Jerry stared into the mirror like Ma Patsy had told him to do. His eyes went slightly out of focus and his vision blurred. He concentrated on the memories of his mother. He remembered her as a rotund, happy woman. She was “soft” he’d said as a child on her lap. She’d rub his back and tell him stories of when he was a baby.

He stared so long that his eyes watered from the strain. He watched the swirling smoke rise to the ceiling of the room. It formed a puddle on the ceiling, and then it cascaded into a corner and dropped down again. He looked over at Ma Patsy. She sat Indian style on the oriental carpet. Her palms rested on her knees. Her eyes were closed. The smile on her lips indicated that she was experiencing a sublime reverie. Jerry was disappointed in himself.

He closed his eyes and tried to clear his mind. Tinkle clink. He opened his eyes and looked up at the wind chime. He was sure that he’d heard it move, but he didn’t see anything. He shut his eyes again and waited. Tinkle clink clink. He opened his eyes and looked at the chimes again. He could see them moving this time. He could also see a mist forming in the spiraling smoke. Gradually, the mist took the form of a young man.
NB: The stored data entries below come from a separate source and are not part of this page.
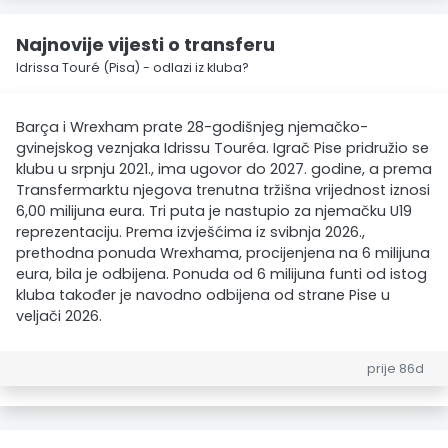
Najnovije vijesti o transferu
Idrissa Touré (Pisa) - odlazi iz kluba?
Barça i Wrexham prate 28-godišnjeg njemačko-
gvinejskog veznjaka Idrissu Touréa. Igrač Pise pridružio se
klubu u srpnju 2021., ima ugovor do 2027. godine, a prema
Transfermarktu njegova trenutna tržišna vrijednost iznosi
6,00 milijuna eura. Tri puta je nastupio za njemačku U19
reprezentaciju. Prema izvješćima iz svibnja 2026.,
prethodna ponuda Wrexhama, procijenjena na 6 milijuna
eura, bila je odbijena. Ponuda od 6 milijuna funti od istog
kluba također je navodno odbijena od strane Pise u
veljači 2026.
prije 86d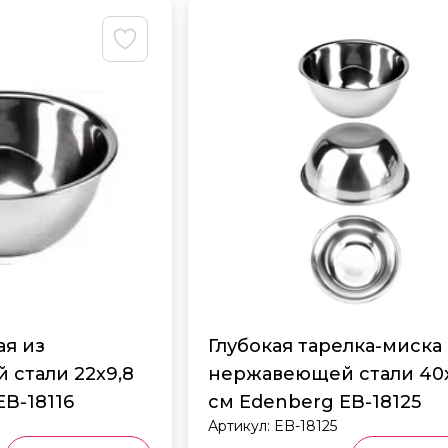
ая из
Глубокая тарелка-миска
стали 22x9,8
нержавеющей стали 40x
B-18116
см Edenberg EB-18125
Артикул:
EB-18125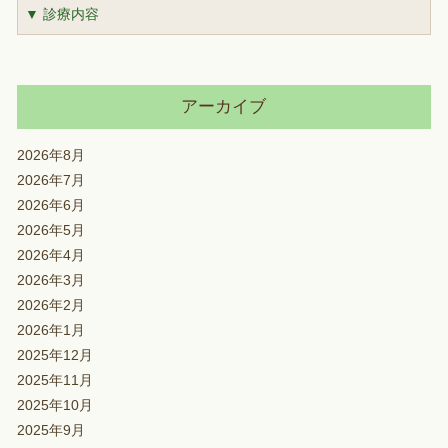
▼ 診療内容
アーカイブ
2026年8月
2026年7月
2026年6月
2026年5月
2026年4月
2026年3月
2026年2月
2026年1月
2025年12月
2025年11月
2025年10月
2025年9月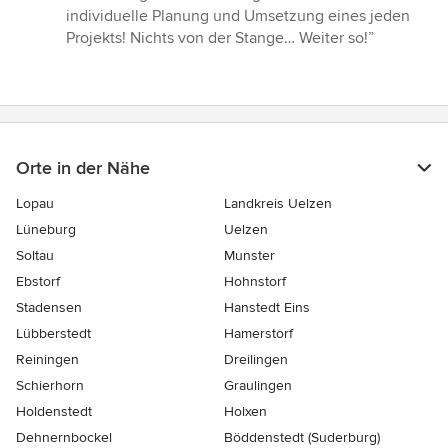
individuelle Planung und Umsetzung eines jeden
Projekts! Nichts von der Stange… Weiter so!”
Orte in der Nähe
Lopau
Landkreis Uelzen
Lüneburg
Uelzen
Soltau
Munster
Ebstorf
Hohnstorf
Stadensen
Hanstedt Eins
Lübberstedt
Hamerstorf
Reiningen
Dreilingen
Schierhorn
Graulingen
Holdenstedt
Holxen
Dehnernbockel
Böddenstedt (Suderburg)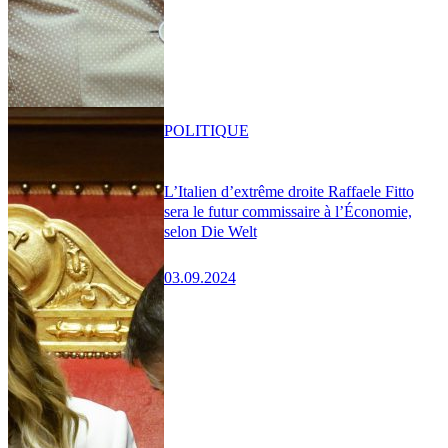
POLITIQUE
L’Italien d’extrême droite Raffaele Fitto
sera le futur commissaire à l’Économie,
selon Die Welt
03.09.2024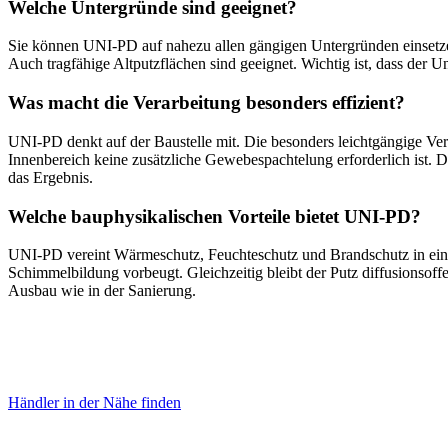
Welche Untergründe sind geeignet?
Sie können UNI-PD auf nahezu allen gängigen Untergründen einsetz
Auch tragfähige Altputzflächen sind geeignet. Wichtig ist, dass der Un
Was macht die Verarbeitung besonders effizient?
UNI-PD denkt auf der Baustelle mit. Die besonders leichtgängige Ver
Innenbereich keine zusätzliche Gewebespachtelung erforderlich ist. Du
das Ergebnis.
Welche bauphysikalischen Vorteile bietet UNI-PD?
UNI-PD vereint Wärmeschutz, Feuchteschutz und Brandschutz in einem 
Schimmelbildung vorbeugt. Gleichzeitig bleibt der Putz diffusionsoff
Ausbau wie in der Sanierung.
Händler in der Nähe finden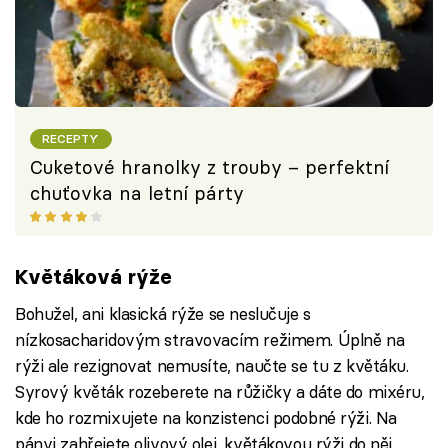
RECEPTY
Cuketové hranolky z trouby – perfektní
chuťovka na letní párty
Květáková rýže
Bohužel, ani klasická rýže se neslučuje s
nízkosacharidovým stravovacím režimem. Úplně na
rýži ale rezignovat nemusíte, naučte se tu z květáku.
Syrový květák rozeberete na růžičky a dáte do mixéru,
kde ho rozmixujete na konzistenci podobné rýži. Na
pánvi zahřejete olivový olej, květákovou rýži do něj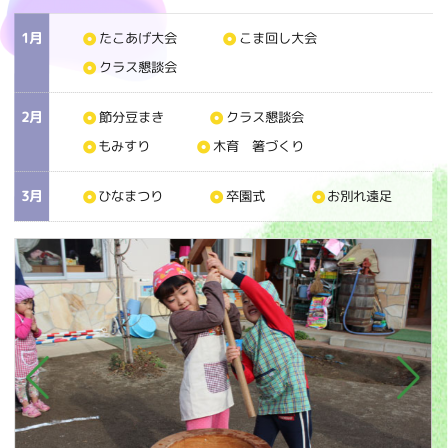
1月
たこあげ大会
こま回し大会
クラス懇談会
2月
節分豆まき
クラス懇談会
もみすり
木育 箸づくり
3月
ひなまつり
卒園式
お別れ遠足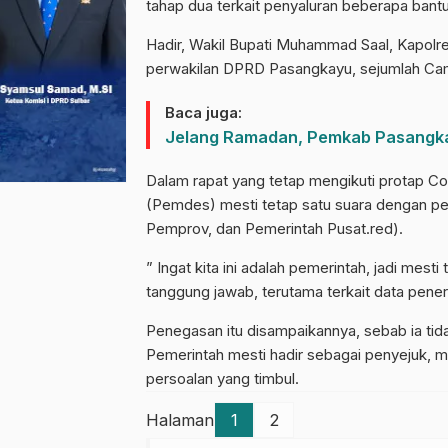
tahap dua terkait penyaluran beberapa bantu
Hadir, Wakil Bupati Muhammad Saal, Kapolr
perwakilan DPRD Pasangkayu, sejumlah Ca
Baca juga:
Jelang Ramadan, Pemkab Pasangk
Dalam rapat yang tetap mengikuti protap C
(Pemdes) mesti tetap satu suara dengan pe
Pemprov, dan Pemerintah Pusat.red).
” Ingat kita ini adalah pemerintah, jadi mes
tanggung jawab, terutama terkait data pene
Penegasan itu disampaikannya, sebab ia ti
Pemerintah mesti hadir sebagai penyejuk,
persoalan yang timbul.
Halaman
1
2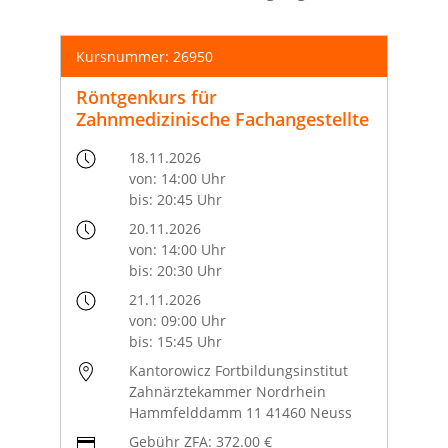
Kursnummer: 26950
Röntgenkurs für
Zahnmedizinische Fachangestellte
18.11.2026
von: 14:00 Uhr
bis: 20:45 Uhr
20.11.2026
von: 14:00 Uhr
bis: 20:30 Uhr
21.11.2026
von: 09:00 Uhr
bis: 15:45 Uhr
Kantorowicz Fortbildungsinstitut
Zahnärztekammer Nordrhein
Hammfelddamm 11 41460 Neuss
Gebühr ZFA: 372.00 €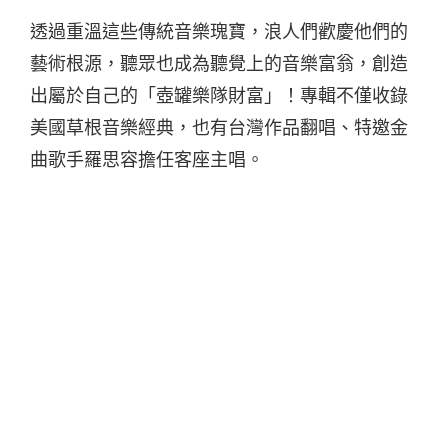
透過重溫這些傳統音樂瑰寶，浪人們歡慶他們的
藝術根源，聽眾也成為聽覺上的音樂富翁，創造
出屬於自己的「壺罐樂隊財富」！專輯不僅收錄
美國草根音樂經典，也有台灣作品翻唱、特邀金
曲歌手羅思容擔任客座主唱。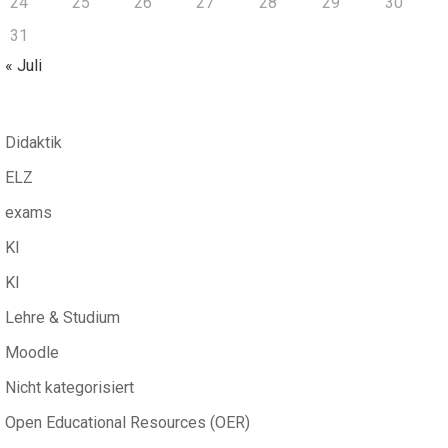
24
25
26
27
28
29
30
31
« Juli
Didaktik
ELZ
exams
KI
KI
Lehre & Studium
Moodle
Nicht kategorisiert
Open Educational Resources (OER)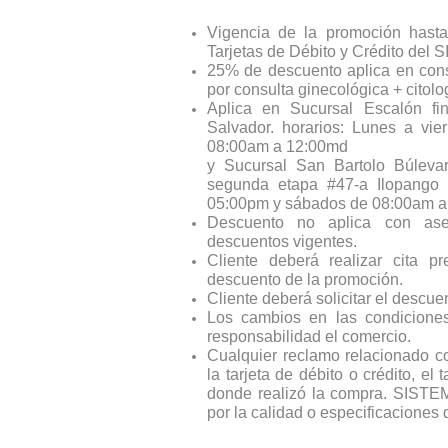
Vigencia de la promoción hasta
Tarjetas de Débito y Crédito d
25% de descuento aplica en con
por consulta ginecológica + citolo
Aplica en Sucursal Escalón fi
Salvador. horarios: Lunes a v
08:00am a 12:00md
y Sucursal San Bartolo Búleva
segunda etapa #47-a Ilopango
05:00pm y sábados de 08:00am a
Descuento no aplica con ase
descuentos vigentes.
Cliente deberá realizar cita 
descuento de la promoción.
Cliente deberá solicitar el descue
Los cambios en las condiciones
responsabilidad el comercio.
Cualquier reclamo relacionado c
la tarjeta de débito o crédito, el
donde realizó la compra. SIS
por la calidad o especificaciones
Ma opened her eyes. She knew that they were not alone in the chamber.

Bertha was between contractions. Solomon squatted beside her and stroked her forehead. “I want you to breathe during your contractions, hon. Your body needs oxygen for your labor. He put a glove on his right hand and squeezed lubricant on his fingers. “I need to see how you’re doing since I broke your water.”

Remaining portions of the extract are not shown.